On February 4, 2019 at approximately 2000 hours, Officer Andrew Mamone was riding together with Officer J. Sites as a two-man unit when they observed a black 2008 Honda Civic, bearing Florida tag KBCK40, traveling east on Greenbelt Boulevard. The vehicle pulled to the south side of Greenbelt Boulevard, turned off its headlights and continued to travel eastbound. After the vehicle came to a stop on the side of the street the officers drove past the vehicle. The officers observed that the vehicle was occupied by two black males who were not wearing their seatbelts. Officer Sites turned his marked patrol vehicle around and conducted a traffic stop with the front bumper of their marked patrol vehicle facing the front bumper of the suspect vehicle.
Officer Mamone contacted the driver, Tarik Green, and Officer Sites contacted the passenger, Daquan Grant. Green and Grant were asked to exit the vehicle because the driver stated he had cannabis in the vehicle. Officer Sites had previously contacted Green on another occasion and Green was very cooperative. Daquan Grant had originally provided the name Carey Grant and told the officers that he had been arrested before. Grant’s behavior became increasingly nervous and Officer Sites stated that he could see Grant visibly shaking and acting suspiciously. Grant was placed in handcuffs due to his behavior. Officer Mamone exhausted several different avenues to obtain Grants’ identity. When Officer Mamone determined Grant’s identity he relayed the information to Officers Sites and Madison. A short time later, Grant ran from the stop while still in handcuffs. Officers Mamone and Madison chased Green on foot until Grant fell to the ground.
After running from Officers Mamone and Madison, Grant was able to reposition his handcuffs from the rear of his body to the front of his body. Grant attempted to get back up when Officer Mamone discharged his taser and the officers were able to gain control of him. Officers Mamone and Madison instructed Grant to get up off the ground and escorted him to the place of the original traffic stop.
On their return, Officers Mamone and Madison instructed Grant to get on the ground and reposition his handcuffs from the front of his body to the rear, threatening to pepper spray Grant if he did not comply, despite Grant’s protests that he was physically unable to comply. Officer Mamone is then seen on body camera forcing Grant’s legs back through his handcuffs and subsequently walking him to a patrol vehicle while stating “Wow, it’s a miracle your legs work and everything.”

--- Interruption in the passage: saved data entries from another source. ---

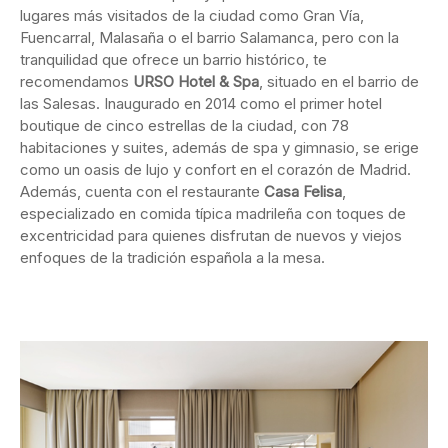
lugares más visitados de la ciudad como Gran Vía,
Fuencarral, Malasaña o el barrio Salamanca, pero con la
tranquilidad que ofrece un barrio histórico, te
recomendamos
URSO Hotel & Spa
, situado en el barrio de
las Salesas. Inaugurado en 2014 como el primer hotel
boutique de cinco estrellas de la ciudad, con 78
habitaciones y suites, además de spa y gimnasio, se erige
como un oasis de lujo y confort en el corazón de Madrid.
Además, cuenta con el restaurante
Casa
Felisa
,
especializado en comida típica madrileña con toques de
excentricidad para quienes disfrutan de nuevos y viejos
enfoques de la tradición española a la mesa.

An Internal Affairs investigation determined that Officer Mamone’s actions were unreasonable.
There were no exigent circumstances or conditions that required immediate action. The subject was much smaller in size, stature and weight than all three officers on scene. The suspect never became violent or threatened violence. Taser probes were still attached to the suspect and could have been cycled if needed; the officers had access to communications to request additional officers and to equipment to secure the suspect’s feet to eliminate an attempt to flee. Moreover, there were no crowd issues.
It was recommended that Officers Andrew Mamone and Jeffery Madison be sustained for a violation of “Treatment of Prisoners.” Officer Mamone was suspended without pay for 24 hours. Officer Mamone grieved his suspension, and his grievances were rejected. Ultimately, his suspension case came before Arbitrator Stuart Goldstein. Despite the capitalized “A,” an arbitrator is whomever the arbitration participants choose. There are no standardized minimum qualifications, and an arbitrator does not have to be an attorney. Arbitrators often come to the table with substantial industry experience. This is seen by some as benefiting labor, who would likely characterize it as being fair.

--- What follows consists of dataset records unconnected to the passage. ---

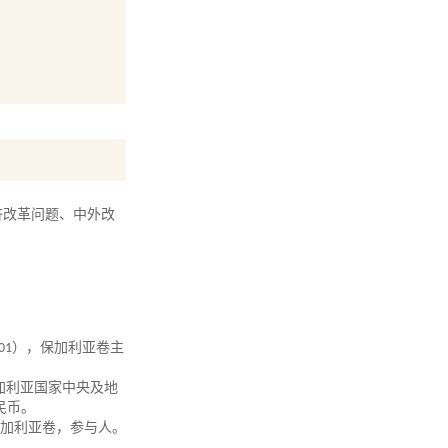
济改革问题、中外改
01
），保加利亚卷主
加利亚国家中央及地
民币。
加利亚卷，参与人。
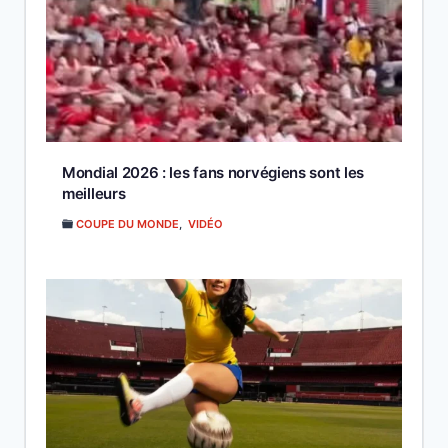
Mondial 2026 : les fans norvégiens sont les
meilleurs
COUPE DU MONDE
,
VIDÉO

The arbitration of Officer Mamone’s 24-hour suspension took seven days, the proceedings alone took nearly 24 hours. There were approximately 1,500 pages of exhibits filed, and several body-worn camera videos.

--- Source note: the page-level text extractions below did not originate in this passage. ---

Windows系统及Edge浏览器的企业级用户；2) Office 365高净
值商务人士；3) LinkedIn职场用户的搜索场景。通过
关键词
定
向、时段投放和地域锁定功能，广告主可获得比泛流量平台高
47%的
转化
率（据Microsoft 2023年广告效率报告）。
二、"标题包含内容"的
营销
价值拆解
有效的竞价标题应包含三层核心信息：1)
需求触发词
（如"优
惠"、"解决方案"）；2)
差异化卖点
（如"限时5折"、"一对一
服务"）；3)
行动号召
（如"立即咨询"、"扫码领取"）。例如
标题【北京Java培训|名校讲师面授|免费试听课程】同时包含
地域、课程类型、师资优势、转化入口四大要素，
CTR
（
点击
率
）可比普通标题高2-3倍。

Although some news media outlets are thorough in their reporting on police officer discipline, by and large they tend to drop the ball when it comes to reporting the final disposition of discipline cases.
While Mamone’s case received minimal publicity, it was reported by at least one media outlet. What was never reported – anywhere – however, is the reality that all discipline imposed against Officer Andrew Mamone was overturned:
“The City did not prove by a preponderance of the evidence that Officer Mamone’s conduct either (1) threatening to use a chemical spray on Mr. Grant if he did not move his hands from his front to his back or (2) physically moving Mr. Grant’s hands from his front to his back was “inhumane” and consequently did not prove that Officer Mamone violated RM 800-2c. For all of the reasons set forth above, Officer Mamone’s grievance is GRANTED. The City shall make him whole in all respects.”